After eLDee and a couple of Da Trybe affiliates made the preceding “Work It” together, those left out were slighted and demanded to make their own collective song, and the result was “Oya”. The premise was simple: every rapper gets about 30 seconds to show out within the confines of a feel-good anthem. From Blaise’s precise rhyming to Double O’s Wu-Tang Clan-inspired pyrotechnics to Dr Sid’s slick raps to Sasha’s bubbly cadence to 2Shotz’s melodic bent, and other individual highlights, “Oya” was a something of rap clinic formatted for pop crossover, underlined by Del’s raunchy hook.

In his recently released documentary series, “Afrobeats: The Backstory”, filmmaker and then Da Trybe manager, Ayo Shonaiya fondly recalls spending money he would make from managing fuji luminary King Wasiu Ayinde Marshall (KWAM 1) on shooting videos for the collective, including the one for “Oya”. It frames much of the music industry in those early days, where a lot of pioneering players made things happen through personal passion. That video, a lively cut of all contributors rapping and dancing at a basketball court, as well as backup dancers from KWAM 1’s band doing, well, an impression of the twerk, was essential in driving the song to smash status.

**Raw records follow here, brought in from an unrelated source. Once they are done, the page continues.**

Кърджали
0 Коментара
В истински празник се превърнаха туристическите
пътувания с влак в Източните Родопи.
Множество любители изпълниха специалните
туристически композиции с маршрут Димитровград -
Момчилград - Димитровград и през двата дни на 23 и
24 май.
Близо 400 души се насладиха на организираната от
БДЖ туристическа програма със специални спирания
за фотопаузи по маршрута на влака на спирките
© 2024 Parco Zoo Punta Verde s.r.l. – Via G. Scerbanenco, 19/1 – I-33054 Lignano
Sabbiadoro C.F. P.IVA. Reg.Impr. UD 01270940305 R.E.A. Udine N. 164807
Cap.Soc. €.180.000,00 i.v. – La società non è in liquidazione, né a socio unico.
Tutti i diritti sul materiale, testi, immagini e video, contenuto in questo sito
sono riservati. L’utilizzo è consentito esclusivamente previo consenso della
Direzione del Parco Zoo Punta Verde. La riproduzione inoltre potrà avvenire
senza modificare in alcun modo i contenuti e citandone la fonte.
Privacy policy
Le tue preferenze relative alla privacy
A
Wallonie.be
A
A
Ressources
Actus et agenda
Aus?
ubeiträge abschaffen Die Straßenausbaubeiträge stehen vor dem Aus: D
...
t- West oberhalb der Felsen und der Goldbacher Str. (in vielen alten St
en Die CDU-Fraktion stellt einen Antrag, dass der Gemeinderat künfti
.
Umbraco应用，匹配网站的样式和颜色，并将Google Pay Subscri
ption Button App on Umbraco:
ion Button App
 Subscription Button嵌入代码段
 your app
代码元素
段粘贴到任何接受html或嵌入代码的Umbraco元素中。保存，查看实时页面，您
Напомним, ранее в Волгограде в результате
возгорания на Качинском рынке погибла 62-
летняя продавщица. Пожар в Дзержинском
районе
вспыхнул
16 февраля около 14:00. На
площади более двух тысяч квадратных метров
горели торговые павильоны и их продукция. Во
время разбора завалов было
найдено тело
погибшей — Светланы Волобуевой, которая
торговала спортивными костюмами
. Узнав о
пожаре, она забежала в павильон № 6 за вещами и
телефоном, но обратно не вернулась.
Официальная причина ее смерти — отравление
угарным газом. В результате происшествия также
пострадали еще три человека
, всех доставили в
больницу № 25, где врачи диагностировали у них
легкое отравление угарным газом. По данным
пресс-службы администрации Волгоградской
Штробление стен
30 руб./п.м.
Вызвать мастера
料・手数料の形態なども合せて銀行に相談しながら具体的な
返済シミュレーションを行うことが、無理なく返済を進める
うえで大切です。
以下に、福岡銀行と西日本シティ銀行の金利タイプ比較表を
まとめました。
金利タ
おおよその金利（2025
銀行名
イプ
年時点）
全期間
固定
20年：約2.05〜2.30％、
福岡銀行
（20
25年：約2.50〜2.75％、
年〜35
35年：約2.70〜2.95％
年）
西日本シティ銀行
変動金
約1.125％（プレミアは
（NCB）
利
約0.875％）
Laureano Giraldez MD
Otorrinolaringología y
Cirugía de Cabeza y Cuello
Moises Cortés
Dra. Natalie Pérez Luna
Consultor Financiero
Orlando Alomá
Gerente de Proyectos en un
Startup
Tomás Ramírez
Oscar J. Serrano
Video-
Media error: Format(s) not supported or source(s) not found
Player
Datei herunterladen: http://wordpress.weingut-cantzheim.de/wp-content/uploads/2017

It doesn’t feel out of place to say that the “Oya” video laid the template for many music-related visuals in Nigerian pop, from Wizkid’s “Holla at your Boy” to Crayon’s video for his latest single, “Ijo (Laba Laba)”. Even musically, it’s the precursor to cypher-esque slappers like Banky W’s “Lagos Party (Remix)” and Da Suspect’s “I No Send You”, which had male and female versions.

eLDee, Ayo Shonaiya and affiliates didn’t just make a hit song that was fresh immediately it landed, they also created a reverential moment. Da Trybe was a motley crew and “Oya” was its everlasting totem of camaraderie, one that will never be replicated but will continue to remain influential.